- Opening Delimiter -

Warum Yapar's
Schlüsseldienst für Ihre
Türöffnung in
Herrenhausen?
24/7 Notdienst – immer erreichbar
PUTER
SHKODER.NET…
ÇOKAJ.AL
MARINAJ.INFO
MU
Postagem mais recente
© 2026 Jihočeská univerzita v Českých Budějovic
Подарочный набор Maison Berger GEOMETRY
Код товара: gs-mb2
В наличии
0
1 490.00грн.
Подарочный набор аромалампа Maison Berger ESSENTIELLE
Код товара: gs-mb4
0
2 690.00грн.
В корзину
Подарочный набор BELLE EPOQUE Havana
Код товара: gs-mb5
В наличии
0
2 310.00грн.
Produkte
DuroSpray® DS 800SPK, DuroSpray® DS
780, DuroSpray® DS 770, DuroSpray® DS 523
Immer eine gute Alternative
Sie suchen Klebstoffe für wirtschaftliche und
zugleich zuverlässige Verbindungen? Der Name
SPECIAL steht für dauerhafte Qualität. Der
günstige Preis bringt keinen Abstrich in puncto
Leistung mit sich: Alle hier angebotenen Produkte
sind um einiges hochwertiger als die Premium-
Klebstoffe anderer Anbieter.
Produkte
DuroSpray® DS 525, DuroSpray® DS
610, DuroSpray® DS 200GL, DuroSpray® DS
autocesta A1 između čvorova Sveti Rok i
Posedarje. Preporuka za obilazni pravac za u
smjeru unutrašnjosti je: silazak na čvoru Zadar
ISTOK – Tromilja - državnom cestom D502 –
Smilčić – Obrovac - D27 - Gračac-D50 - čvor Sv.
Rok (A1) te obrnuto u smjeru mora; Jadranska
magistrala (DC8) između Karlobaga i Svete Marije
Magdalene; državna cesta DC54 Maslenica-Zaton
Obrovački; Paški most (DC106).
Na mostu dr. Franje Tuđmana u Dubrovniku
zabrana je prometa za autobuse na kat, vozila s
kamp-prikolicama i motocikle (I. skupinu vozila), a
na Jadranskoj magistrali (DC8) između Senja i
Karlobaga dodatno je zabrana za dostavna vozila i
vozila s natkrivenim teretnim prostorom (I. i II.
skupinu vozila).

- Closing Delimiter -
- Opening Delimiter -

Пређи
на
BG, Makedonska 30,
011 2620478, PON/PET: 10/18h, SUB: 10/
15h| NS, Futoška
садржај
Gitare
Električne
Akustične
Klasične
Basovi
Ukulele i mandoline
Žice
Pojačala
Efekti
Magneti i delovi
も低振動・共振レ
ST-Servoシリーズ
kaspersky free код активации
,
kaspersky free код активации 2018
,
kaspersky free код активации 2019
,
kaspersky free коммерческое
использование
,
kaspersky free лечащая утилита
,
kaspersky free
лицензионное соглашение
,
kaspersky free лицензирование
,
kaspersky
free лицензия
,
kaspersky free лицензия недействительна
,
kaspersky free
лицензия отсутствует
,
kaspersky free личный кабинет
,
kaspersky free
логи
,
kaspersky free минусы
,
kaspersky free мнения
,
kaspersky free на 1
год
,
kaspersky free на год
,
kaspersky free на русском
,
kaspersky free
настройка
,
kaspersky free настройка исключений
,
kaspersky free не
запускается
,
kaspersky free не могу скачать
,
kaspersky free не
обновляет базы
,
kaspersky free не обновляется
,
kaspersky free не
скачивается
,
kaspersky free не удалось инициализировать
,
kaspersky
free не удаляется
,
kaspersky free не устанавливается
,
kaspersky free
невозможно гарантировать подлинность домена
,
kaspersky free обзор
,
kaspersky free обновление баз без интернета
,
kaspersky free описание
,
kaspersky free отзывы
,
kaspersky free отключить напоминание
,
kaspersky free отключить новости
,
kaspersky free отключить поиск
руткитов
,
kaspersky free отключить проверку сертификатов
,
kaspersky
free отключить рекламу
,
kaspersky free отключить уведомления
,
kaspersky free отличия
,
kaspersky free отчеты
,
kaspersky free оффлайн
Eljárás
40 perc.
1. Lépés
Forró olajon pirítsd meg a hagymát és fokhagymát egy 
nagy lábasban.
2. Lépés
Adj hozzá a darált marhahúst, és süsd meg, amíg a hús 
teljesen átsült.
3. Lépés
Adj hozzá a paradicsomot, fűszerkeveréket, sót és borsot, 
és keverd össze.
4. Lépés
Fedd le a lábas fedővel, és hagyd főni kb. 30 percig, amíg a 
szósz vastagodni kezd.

- Closing Delimiter -
- Opening Delimiter -

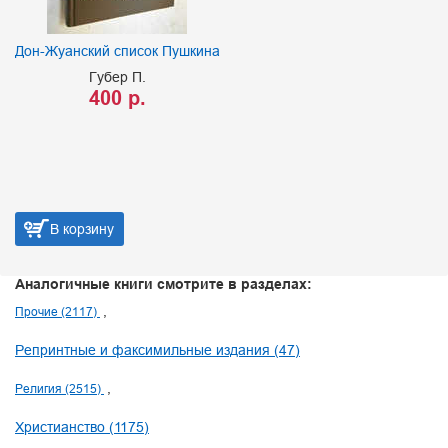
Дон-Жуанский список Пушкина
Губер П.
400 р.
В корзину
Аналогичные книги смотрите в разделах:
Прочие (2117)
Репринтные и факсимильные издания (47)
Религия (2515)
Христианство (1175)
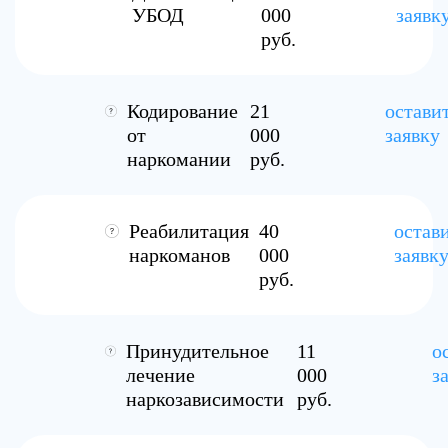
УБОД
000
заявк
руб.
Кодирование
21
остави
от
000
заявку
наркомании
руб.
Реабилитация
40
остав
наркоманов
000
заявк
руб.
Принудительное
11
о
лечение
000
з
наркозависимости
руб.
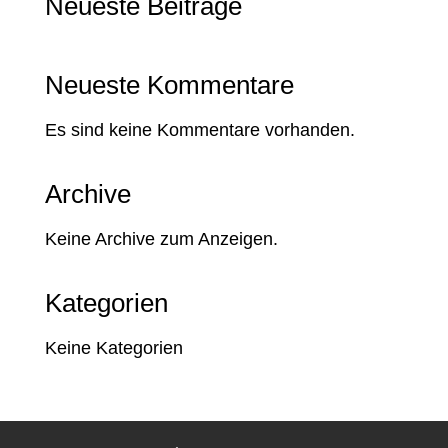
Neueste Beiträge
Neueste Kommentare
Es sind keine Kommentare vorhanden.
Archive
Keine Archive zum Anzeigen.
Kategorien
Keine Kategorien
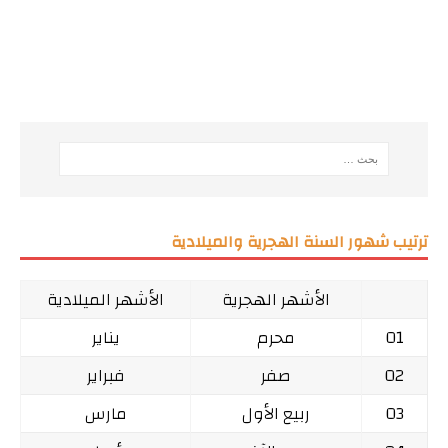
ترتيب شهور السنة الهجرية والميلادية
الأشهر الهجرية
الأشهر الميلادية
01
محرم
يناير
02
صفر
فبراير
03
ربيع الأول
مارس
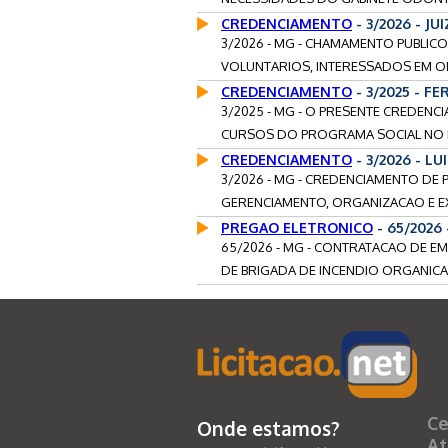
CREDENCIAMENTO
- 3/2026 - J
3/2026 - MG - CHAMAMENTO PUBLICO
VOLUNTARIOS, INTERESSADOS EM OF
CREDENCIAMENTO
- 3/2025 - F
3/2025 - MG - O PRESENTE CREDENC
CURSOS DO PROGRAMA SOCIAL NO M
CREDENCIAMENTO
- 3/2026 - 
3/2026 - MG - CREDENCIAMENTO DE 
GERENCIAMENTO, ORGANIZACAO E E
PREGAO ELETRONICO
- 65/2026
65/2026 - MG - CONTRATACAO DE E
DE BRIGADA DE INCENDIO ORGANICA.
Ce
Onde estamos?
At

- Closing Delimiter -

:: BRIEF ::
Above are the records; from them, give again exactly the lines from the one containing "MARINAJ.INFO" to the one containing "smjeru unutrašnjosti je: silazak", both lines included, and nothing more.

:: SOLUTION FOR THIS EXERCISE ::
MARINAJ.INFO
MU
Postagem mais recente
© 2026 Jihočeská univerzita v Českých Budějovic
Подарочный набор Maison Berger GEOMETRY
Код товара: gs-mb2
В наличии
0
1 490.00грн.
Подарочный набор аромалампа Maison Berger ESSENTIELLE
Код товара: gs-mb4
0
2 690.00грн.
В корзину
Подарочный набор BELLE EPOQUE Havana
Код товара: gs-mb5
В наличии
0
2 310.00грн.
Produkte
DuroSpray® DS 800SPK, DuroSpray® DS
780, DuroSpray® DS 770, DuroSpray® DS 523
Immer eine gute Alternative
Sie suchen Klebstoffe für wirtschaftliche und
zugleich zuverlässige Verbindungen? Der Name
SPECIAL steht für dauerhafte Qualität. Der
günstige Preis bringt keinen Abstrich in puncto
Leistung mit sich: Alle hier angebotenen Produkte
sind um einiges hochwertiger als die Premium-
Klebstoffe anderer Anbieter.
Produkte
DuroSpray® DS 525, DuroSpray® DS
610, DuroSpray® DS 200GL, DuroSpray® DS
autocesta A1 između čvorova Sveti Rok i
Posedarje. Preporuka za obilazni pravac za u
smjeru unutrašnjosti je: silazak na čvoru Zadar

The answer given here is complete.